» **What to work on**:
Look below for the line with "click on MEU", and from there restate every line word for word until the entries end.

» **Source data**:
┏━━

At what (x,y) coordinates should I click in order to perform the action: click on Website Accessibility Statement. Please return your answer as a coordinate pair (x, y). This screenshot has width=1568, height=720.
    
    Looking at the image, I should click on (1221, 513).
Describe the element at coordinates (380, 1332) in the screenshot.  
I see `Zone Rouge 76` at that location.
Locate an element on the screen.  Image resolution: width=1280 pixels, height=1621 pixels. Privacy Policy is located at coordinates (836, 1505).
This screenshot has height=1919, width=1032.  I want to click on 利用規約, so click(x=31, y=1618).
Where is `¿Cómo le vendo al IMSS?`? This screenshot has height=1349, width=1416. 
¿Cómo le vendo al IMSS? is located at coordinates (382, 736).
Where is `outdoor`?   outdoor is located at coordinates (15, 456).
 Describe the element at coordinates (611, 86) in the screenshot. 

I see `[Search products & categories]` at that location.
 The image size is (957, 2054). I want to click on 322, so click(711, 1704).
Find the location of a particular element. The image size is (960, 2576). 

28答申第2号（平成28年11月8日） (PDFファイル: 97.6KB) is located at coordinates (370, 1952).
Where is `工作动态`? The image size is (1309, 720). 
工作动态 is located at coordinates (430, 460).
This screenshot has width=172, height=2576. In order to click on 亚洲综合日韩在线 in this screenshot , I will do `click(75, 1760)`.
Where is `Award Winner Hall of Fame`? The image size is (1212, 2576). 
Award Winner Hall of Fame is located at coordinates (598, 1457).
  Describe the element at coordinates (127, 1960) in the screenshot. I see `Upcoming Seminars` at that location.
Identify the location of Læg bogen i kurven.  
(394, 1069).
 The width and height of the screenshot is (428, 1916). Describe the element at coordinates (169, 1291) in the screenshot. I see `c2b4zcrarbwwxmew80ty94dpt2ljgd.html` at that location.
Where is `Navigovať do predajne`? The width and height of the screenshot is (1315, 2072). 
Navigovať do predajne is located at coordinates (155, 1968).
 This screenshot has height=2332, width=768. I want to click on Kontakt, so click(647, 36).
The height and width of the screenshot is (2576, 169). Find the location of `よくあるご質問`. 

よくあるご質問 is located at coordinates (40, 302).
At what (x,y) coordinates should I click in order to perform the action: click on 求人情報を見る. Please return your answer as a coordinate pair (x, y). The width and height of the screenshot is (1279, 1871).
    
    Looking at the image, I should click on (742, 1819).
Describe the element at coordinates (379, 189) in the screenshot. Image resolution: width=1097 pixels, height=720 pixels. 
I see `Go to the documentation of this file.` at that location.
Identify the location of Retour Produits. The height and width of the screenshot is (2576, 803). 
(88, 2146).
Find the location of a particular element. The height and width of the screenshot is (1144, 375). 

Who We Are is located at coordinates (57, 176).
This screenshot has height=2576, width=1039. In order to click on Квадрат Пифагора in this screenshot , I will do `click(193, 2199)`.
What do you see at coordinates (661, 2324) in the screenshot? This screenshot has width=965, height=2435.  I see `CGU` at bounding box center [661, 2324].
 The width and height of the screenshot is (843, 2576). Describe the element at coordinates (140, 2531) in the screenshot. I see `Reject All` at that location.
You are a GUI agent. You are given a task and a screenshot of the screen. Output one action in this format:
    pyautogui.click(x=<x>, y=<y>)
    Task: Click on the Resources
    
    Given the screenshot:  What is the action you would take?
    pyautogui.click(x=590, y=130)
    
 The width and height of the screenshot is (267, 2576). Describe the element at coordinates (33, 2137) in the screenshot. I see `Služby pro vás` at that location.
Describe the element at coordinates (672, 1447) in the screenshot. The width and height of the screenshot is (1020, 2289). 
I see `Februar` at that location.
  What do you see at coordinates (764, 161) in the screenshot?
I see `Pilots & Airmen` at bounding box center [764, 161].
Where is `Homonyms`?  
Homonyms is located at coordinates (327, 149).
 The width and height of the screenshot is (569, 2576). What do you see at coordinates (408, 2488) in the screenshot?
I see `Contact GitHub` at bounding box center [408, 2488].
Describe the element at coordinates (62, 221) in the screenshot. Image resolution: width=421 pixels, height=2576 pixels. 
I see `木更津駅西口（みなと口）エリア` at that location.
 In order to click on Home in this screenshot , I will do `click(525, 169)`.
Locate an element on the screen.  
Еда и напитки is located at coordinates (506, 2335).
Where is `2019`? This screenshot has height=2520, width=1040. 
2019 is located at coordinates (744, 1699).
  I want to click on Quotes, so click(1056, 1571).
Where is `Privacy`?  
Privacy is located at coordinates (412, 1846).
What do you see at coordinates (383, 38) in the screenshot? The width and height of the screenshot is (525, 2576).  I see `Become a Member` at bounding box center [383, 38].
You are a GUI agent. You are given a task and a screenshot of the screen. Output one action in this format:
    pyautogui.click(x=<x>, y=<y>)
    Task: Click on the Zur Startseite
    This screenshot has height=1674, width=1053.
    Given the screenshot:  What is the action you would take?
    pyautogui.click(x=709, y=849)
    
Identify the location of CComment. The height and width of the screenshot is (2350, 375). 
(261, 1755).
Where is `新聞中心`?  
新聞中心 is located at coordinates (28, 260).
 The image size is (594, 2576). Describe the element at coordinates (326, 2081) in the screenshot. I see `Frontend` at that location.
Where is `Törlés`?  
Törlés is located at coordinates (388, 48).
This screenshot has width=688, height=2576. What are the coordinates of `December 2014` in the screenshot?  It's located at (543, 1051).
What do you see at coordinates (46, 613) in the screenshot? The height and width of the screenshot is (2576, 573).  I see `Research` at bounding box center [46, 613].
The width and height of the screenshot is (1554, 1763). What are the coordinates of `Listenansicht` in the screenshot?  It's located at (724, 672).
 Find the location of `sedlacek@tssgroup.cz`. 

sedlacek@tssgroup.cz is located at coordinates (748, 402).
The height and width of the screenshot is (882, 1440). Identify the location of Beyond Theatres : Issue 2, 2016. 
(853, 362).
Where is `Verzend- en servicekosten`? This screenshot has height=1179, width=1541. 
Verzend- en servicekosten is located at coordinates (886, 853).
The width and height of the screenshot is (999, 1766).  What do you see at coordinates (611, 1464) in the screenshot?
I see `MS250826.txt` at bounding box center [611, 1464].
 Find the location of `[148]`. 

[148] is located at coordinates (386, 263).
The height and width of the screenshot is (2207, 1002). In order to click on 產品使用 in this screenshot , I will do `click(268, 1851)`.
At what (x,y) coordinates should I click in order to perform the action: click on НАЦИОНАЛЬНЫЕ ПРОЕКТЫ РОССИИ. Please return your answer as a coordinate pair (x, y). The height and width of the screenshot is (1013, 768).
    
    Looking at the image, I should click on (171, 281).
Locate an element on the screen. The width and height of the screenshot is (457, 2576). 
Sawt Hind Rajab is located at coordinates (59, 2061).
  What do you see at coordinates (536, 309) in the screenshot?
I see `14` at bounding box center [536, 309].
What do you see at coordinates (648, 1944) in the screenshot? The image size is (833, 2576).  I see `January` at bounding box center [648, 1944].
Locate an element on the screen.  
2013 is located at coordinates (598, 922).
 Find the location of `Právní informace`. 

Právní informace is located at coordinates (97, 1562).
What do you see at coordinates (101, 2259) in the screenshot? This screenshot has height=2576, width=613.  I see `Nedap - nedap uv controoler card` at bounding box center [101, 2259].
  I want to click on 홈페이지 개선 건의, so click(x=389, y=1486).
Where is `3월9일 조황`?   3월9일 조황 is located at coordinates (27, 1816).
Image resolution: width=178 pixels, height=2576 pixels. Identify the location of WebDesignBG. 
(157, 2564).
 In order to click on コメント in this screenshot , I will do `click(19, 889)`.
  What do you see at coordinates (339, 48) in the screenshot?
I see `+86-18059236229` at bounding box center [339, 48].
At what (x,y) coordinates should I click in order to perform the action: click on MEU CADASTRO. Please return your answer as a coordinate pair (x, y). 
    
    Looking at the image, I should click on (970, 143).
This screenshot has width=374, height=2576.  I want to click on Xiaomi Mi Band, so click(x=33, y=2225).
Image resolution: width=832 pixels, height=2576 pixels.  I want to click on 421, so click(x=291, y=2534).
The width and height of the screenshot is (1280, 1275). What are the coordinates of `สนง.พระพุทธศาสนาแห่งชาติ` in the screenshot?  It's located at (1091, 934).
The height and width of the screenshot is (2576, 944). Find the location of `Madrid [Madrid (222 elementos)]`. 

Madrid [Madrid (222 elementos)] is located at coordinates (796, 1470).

┗━━

» **Task response**:
At what (x,y) coordinates should I click in order to perform the action: click on MEU CADASTRO. Please return your answer as a coordinate pair (x, y). 
    
    Looking at the image, I should click on (970, 143).
This screenshot has width=374, height=2576.  I want to click on Xiaomi Mi Band, so click(x=33, y=2225).
Image resolution: width=832 pixels, height=2576 pixels.  I want to click on 421, so click(x=291, y=2534).
The width and height of the screenshot is (1280, 1275). What are the coordinates of `สนง.พระพุทธศาสนาแห่งชาติ` in the screenshot?  It's located at (1091, 934).
The height and width of the screenshot is (2576, 944). Find the location of `Madrid [Madrid (222 elementos)]`. 

Madrid [Madrid (222 elementos)] is located at coordinates (796, 1470).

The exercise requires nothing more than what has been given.